(TASK INSTRUCTIONS) Pictures left aside, return the lines below exactly, from the one with "Tạo hợp đồng bảo mật" to the end, including both ends.

[Page images and extracted text]

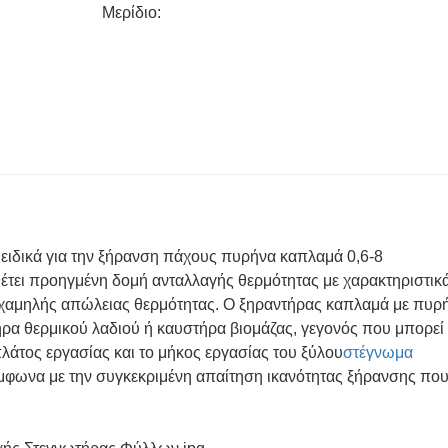
Μερίδιο:
 ειδικά για την ξήρανση πάχους πυρήνα καπλαμά 0,6-8
έτει προηγμένη δομή ανταλλαγής θερμότητας με χαρακτηριστικ
χαμηλής απώλειας θερμότητας. Ο ξηραντήρας καπλαμά με πυρ
ήρα θερμικού λαδιού ή καυστήρα βιομάζας, γεγονός που μπορεί
λάτος εργασίας και το μήκος εργασίας του ξύλου
στέγνωμα
μφωνα με την συγκεκριμένη απαίτηση ικανότητας ξήρανσης πο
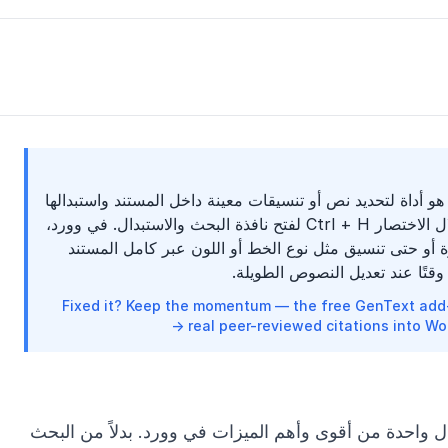
و أداة لتحديد نص أو تنسيقات معينة داخل المستند واستبدالها
دفعة واحدة، وتعمل من خلال الاختصار Ctrl + H لفتح نافذة البحث والاستبدال. في وورد،
ة أو حتى تنسيق مثل نوع الخط أو اللون عبر كامل المستند
قتًا عند تعديل النصوص الطويلة.
Fixed it? Keep the momentum — the free GenText add-i
real peer-reviewed citations into Word
ال واحدة من أقوى وأهم الميزات في وورد. بدلاً من البحث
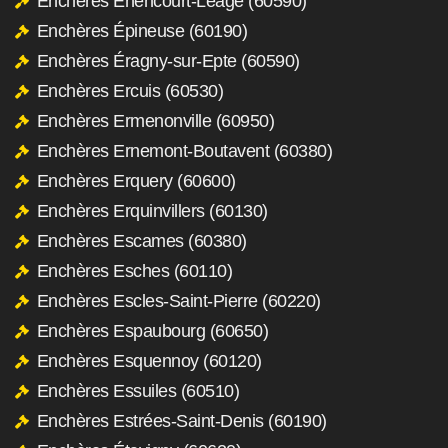
Enchères Énencourt-Léage (60590)
Enchères Épineuse (60190)
Enchères Éragny-sur-Epte (60590)
Enchères Ercuis (60530)
Enchères Ermenonville (60950)
Enchères Ernemont-Boutavent (60380)
Enchères Erquery (60600)
Enchères Erquinvillers (60130)
Enchères Escames (60380)
Enchères Esches (60110)
Enchères Escles-Saint-Pierre (60220)
Enchères Espaubourg (60650)
Enchères Esquennoy (60120)
Enchères Essuiles (60510)
Enchères Estrées-Saint-Denis (60190)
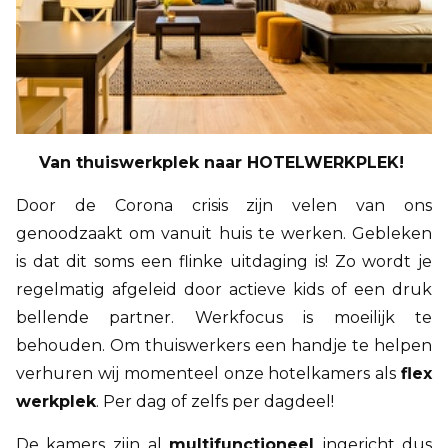
Van thuiswerkplek naar HOTELWERKPLEK!
Door de Corona crisis zijn velen van ons
genoodzaakt om vanuit huis te werken. Gebleken
is dat dit soms een flinke uitdaging is! Zo wordt je
regelmatig afgeleid door actieve kids of een druk
bellende partner. Werkfocus is moeilijk te
behouden. Om thuiswerkers een handje te helpen
verhuren wij momenteel onze hotelkamers als
flex
werkplek
. Per dag of zelfs per dagdeel!
De kamers zijn al
multifunctioneel
ingericht dus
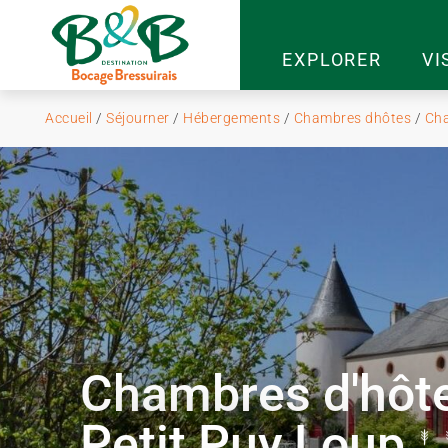
EXPLORER
VI
Accueil
/
Séjourner
/
Hébergements
/
Chambres dhôtes
/
Cha
Chambres d'hôt
Petit Puy Loup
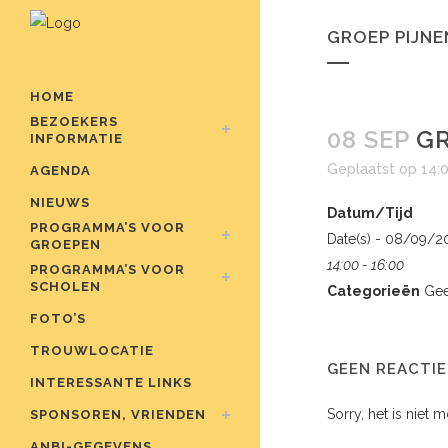
GROEP PIJNE
HOME
BEZOEKERS
08 SEP
GR
INFORMATIE
Geplaatst op 14:
AGENDA
NIEUWS
Datum/Tijd
PROGRAMMA’S VOOR
Date(s) - 08/09/2
GROEPEN
14:00 - 16:00
PROGRAMMA’S VOOR
SCHOLEN
Categorieën
Gee
FOTO’S
TROUWLOCATIE
GEEN REACTIE
INTERESSANTE LINKS
Sorry, het is niet 
SPONSOREN, VRIENDEN
ANBI-GEGEVENS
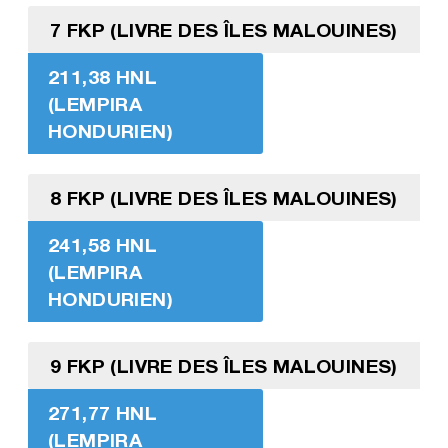
7 FKP (LIVRE DES ÎLES MALOUINES)
211,38 HNL
(LEMPIRA
HONDURIEN)
8 FKP (LIVRE DES ÎLES MALOUINES)
241,58 HNL
(LEMPIRA
HONDURIEN)
9 FKP (LIVRE DES ÎLES MALOUINES)
271,77 HNL
(LEMPIRA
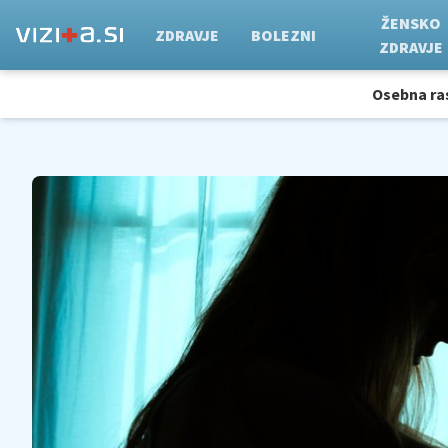
ŽENSKO
ZDRAVJE
BOLEZNI
ZDRAVJE
Osebna ra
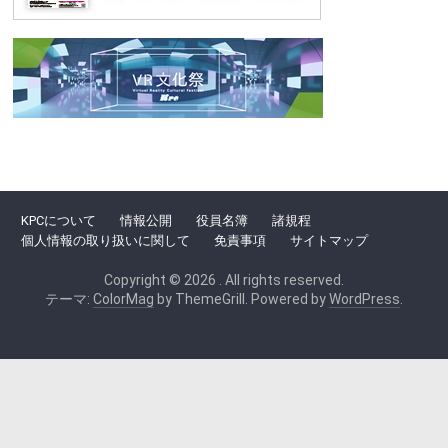
KPCについて
情報公開
役員名簿
諸規程
個人情報の取り扱いに関して
免責事項
サイトマップ
Copyright © 2026
. All rights reserved.
テーマ:
ColorMag
by ThemeGrill. Powered by
WordPress
.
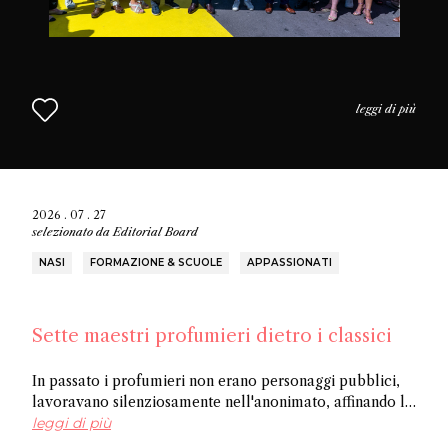
leggi di più
2026 . 07 . 27
selezionato da
Editorial Board
NASI
FORMAZIONE & SCUOLE
APPASSIONATI
Sette maestri profumieri dietro i classici
In passato i profumieri non erano personaggi pubblici,
lavoravano silenziosamente nell'anonimato, affinando la
loro arte e creando opere senza ricevere riconoscimenti.
leggi di più
In questo articolo scoprite sette tra i più importanti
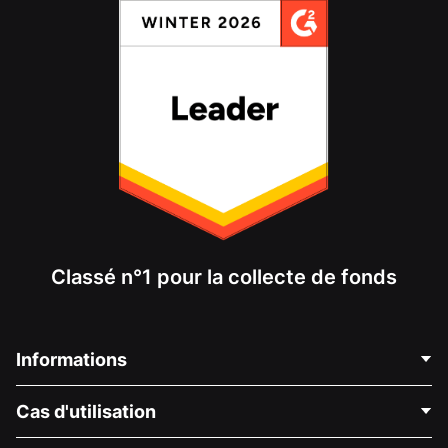
Classé n°1 pour la collecte de fonds
Informations
Contactez-nous
Cas d'utilisation
À propos de nous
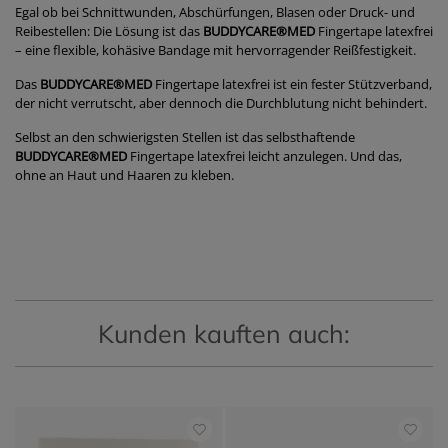
Egal ob bei Schnittwunden, Abschürfungen, Blasen oder Druck- und
Reibestellen: Die Lösung ist das
BUDDYCARE®MED
Fingertape latexfrei
– eine flexible, kohäsive Bandage mit hervorragender Reißfestigkeit.
Das
BUDDYCARE®MED
Fingertape latexfrei ist ein fester Stützverband,
der nicht verrutscht, aber dennoch die Durchblutung nicht behindert.
Selbst an den schwierigsten Stellen ist das selbsthaftende
BUDDYCARE®MED
Fingertape latexfrei leicht anzulegen. Und das,
ohne an Haut und Haaren zu kleben.
Kunden kauften auch:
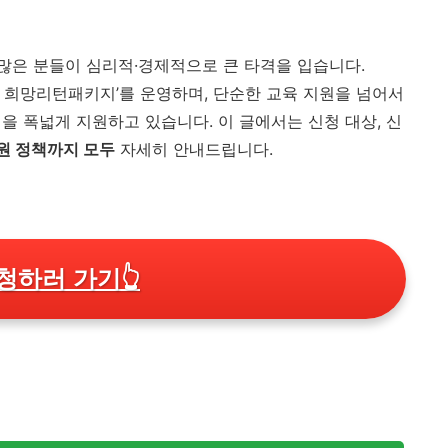
많은 분들이 심리적·경제적으로 큰 타격을 입습니다.
 희망리턴패키지’를 운영하며, 단순한 교육 지원을 넘어서
을 폭넓게 지원하고 있습니다. 이 글에서는 신청 대상, 신
지원 정책까지 모두
자세히 안내드립니다.
청하러 가기
👆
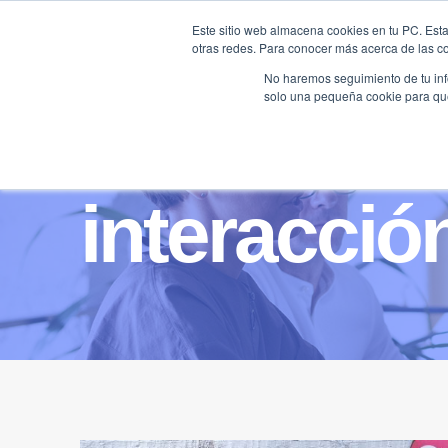
Saltar
Este sitio web almacena cookies en tu PC. Esta
al
otras redes. Para conocer más acerca de las coo
HOME
contenido
No haremos seguimiento de tu info
solo una pequeña cookie para que 
interacció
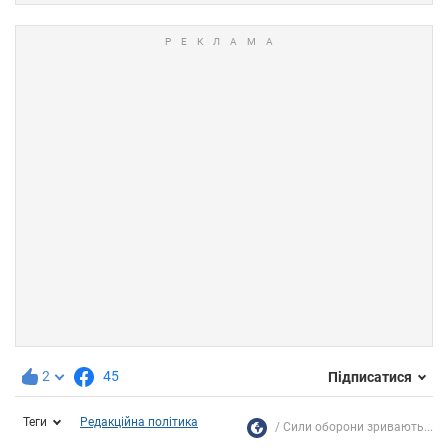
2
45
Підписатися
Теги
Редакційна політика
Сили оборони зривають...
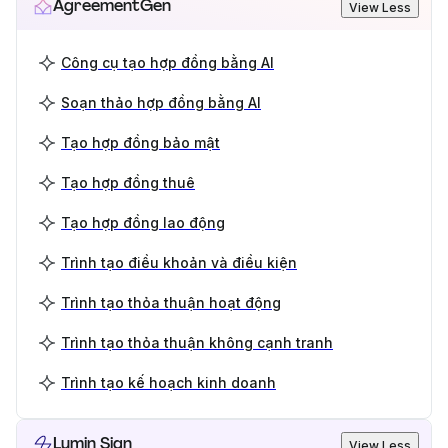
AgreementGen
View Less
Công cụ tạo hợp đồng bằng AI
Soạn thảo hợp đồng bằng AI
Tạo hợp đồng bảo mật
Tạo hợp đồng thuê
Tạo hợp đồng lao động
Trình tạo điều khoản và điều kiện
Trình tạo thỏa thuận hoạt động
Trình tạo thỏa thuận không cạnh tranh
Trình tạo kế hoạch kinh doanh
Lumin Sign
View Less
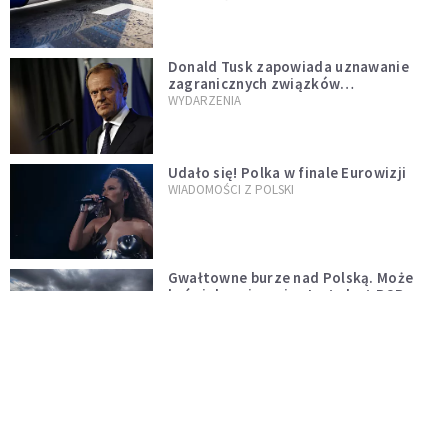
Donald Tusk zapowiada uznawanie
zagranicznych związków
jednopłciowych. "Państwo oblało ten
WYDARZENIA
test"
Udało się! Polka w finale Eurowizji
WIADOMOŚCI Z POLSKI
Gwałtowne burze nad Polską. Może
być niebezpiecznie. Jest alert RCB
ŚWIAT
Nie żyje gwiazda "Barw szczęścia".
"Mam nadzieję, że spotkała się już z
Bogiem, którego tak bardzo kochała"
WYDARZENIA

(YOUR SOLUTION)
Tạo hợp đồng bảo mật
Tạo hợp đồng thuê
Tạo hợp đồng lao động
Trình tạo điều khoản và điều kiện
Trình tạo thỏa thuận hoạt động
Trình tạo thỏa thuận không cạnh tranh
Trình tạo kế hoạch kinh doanh
Lumin Sign
View Less
Donald Tusk zapowiada uznawanie
zagranicznych związków
jednopłciowych. "Państwo oblało ten
WYDARZENIA
test"
Udało się! Polka w finale Eurowizji
WIADOMOŚCI Z POLSKI
Gwałtowne burze nad Polską. Może
być niebezpiecznie. Jest alert RCB
ŚWIAT
Nie żyje gwiazda "Barw szczęścia".
"Mam nadzieję, że spotkała się już z
Bogiem, którego tak bardzo kochała"
WYDARZENIA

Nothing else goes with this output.